Schulz is nu een uitstekende vertegenwoordiger voor de revitalisering van de Europese democratie.
Terwijl eerdere Europese verkiezingen, zoals Jürgen Habermas ooit polemiseerde, “werden vervormd tot showgevechten over nationale kwesties en mensen die zich niet eens verkiesbaar stelden uit lafheid voor impopulaire kwesties”, wilde Schulz het Europese debat over Europese inhoud bevorderen via de Europese topkandidaten, waarin duidelijke alternatieven voor EU-beleid zouden uitkristalliseren voor de kiezers. “In plaats van het vermeende 'Europa zonder alternatieven' op te roepen en te bevriezen in achterhaalde pro en contra rituelen, zouden we een debat moeten starten met de kop: 'Wat voor Europa willen we?' Zo'n debat heeft een toekomstdimensie en blijft niet hangen in stille eerbied voor het noodlottige Europese verleden.”
Toen de sociaaldemocratische partijen van Europa Schulz op 1 maart 2014 officieel nomineerden als hun eerste gezamenlijke hoofdkandidaat in de geschiedenis van de EU, had hij al lang druk uitgeoefend op de andere partijfamilies om het ook eens te worden over een kandidaat voor het ambt van Commissievoorzitter voor de Europese verkiezingen.

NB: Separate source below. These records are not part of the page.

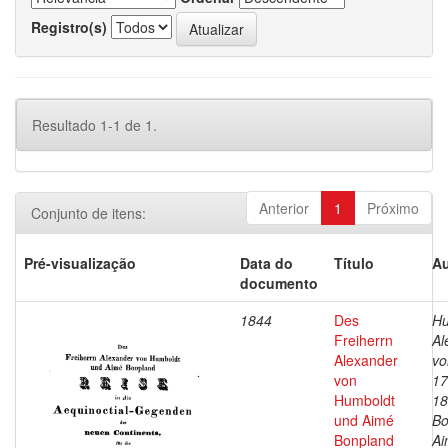
Registro(s)
Resultado 1-1 de 1.
Anterior
1
Próximo
Conjunto de itens:
Pré-visualização
Data do
Título
Au
documento
1844
Des
Hu
Freiherrn
Al
Alexander
vo
von
17
Humboldt
18
und Aimé
Bo
Bonpland
Ai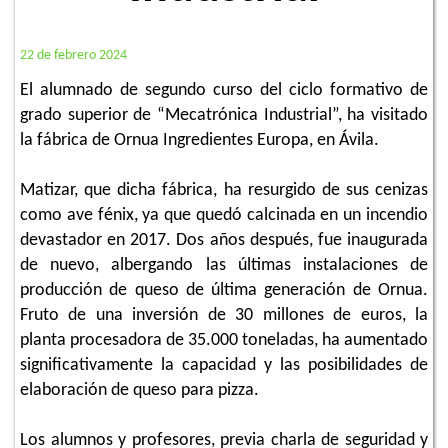
22 de febrero 2024
El alumnado de segundo curso del ciclo formativo de
grado superior de “Mecatrónica Industrial”, ha visitado
la fábrica de Ornua Ingredientes Europa, en Ávila.
Matizar, que dicha fábrica, ha resurgido de sus cenizas
como ave fénix, ya que quedó calcinada en un incendio
devastador en 2017. Dos años después, fue inaugurada
de nuevo, albergando las últimas instalaciones de
producción de queso de última generación de Ornua.
Fruto de una inversión de 30 millones de euros, la
planta procesadora de 35.000 toneladas, ha aumentado
significativamente la capacidad y las posibilidades de
elaboración de queso para pizza.
Los alumnos y profesores, previa charla de seguridad y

Als gevolg daarvan vond het woord 'Spitzenkandidat' zijn weg naar veel Europese talen, en terwijl Europese verkiezingscampagnes voorheen bijna uitsluitend op nationaal niveau werden gevoerd, streden in 2014 voor het eerst gezamenlijke leiders van de Europese partijfamilies in openbare debatten over de politieke richting in Europa - en voor een meerderheid om een Commissie te vormen.
Na de verkiezingsoverwinning van de EVP werd Jean-Claude Juncker - logischerwijs - gekozen als nieuwe voorzitter van de Commissie. En hoewel Martin Schulz zijn persoonlijke verkiezingsdoel niet bereikte, hij werd in plaats daarvan voor een tweede termijn herkozen als de eerste parlementaire voorzitter in de geschiedenis van de EU, kon hij beweren dat “dit tot een succesvol einde bracht wat we waren begonnen met het proces van de belangrijkste kandidaten. [...] Samen zijn de Europese Raad en het Europees Parlement erin geslaagd een nieuw democratisch tijdperk in de Europese Unie in te luiden. Door een nieuwe constitutionele praktijk in te voeren zonder de Europese Verdragen te hoeven veranderen.” - Een grondwettelijke praktijk die van de verkiezing van de voorzitter van de Commissie door het Parlement een echte politieke verkiezing maakt en zo de Europese uitvoerende macht een sterk mandaat geeft, niet alleen van de staatshoofden en regeringsleiders, maar vooral van het volk en zijn rechtstreeks verkozen vertegenwoordigers - een democratische verworvenheid die het Parlement niet langer zal laten afnemen.
Met de Voorzitter van het Europees Parlement, Dr. h.c. Martin Schulz, eert de Raad van Bestuur van de Vereniging voor de toekenning van de Internationale Karelsprijs van Aken een voortreffelijke pionier van een verenigd Europa die belangrijke en blijvende bijdragen heeft geleverd aan de versterking van het Parlement, het parlementarisme en de democratische legitimiteit in de EU. Voorzitter Schulz heeft de Europese gedachte een belangrijke impuls gegeven. Deze gedachte moet ook voor de toekomst worden versterkt.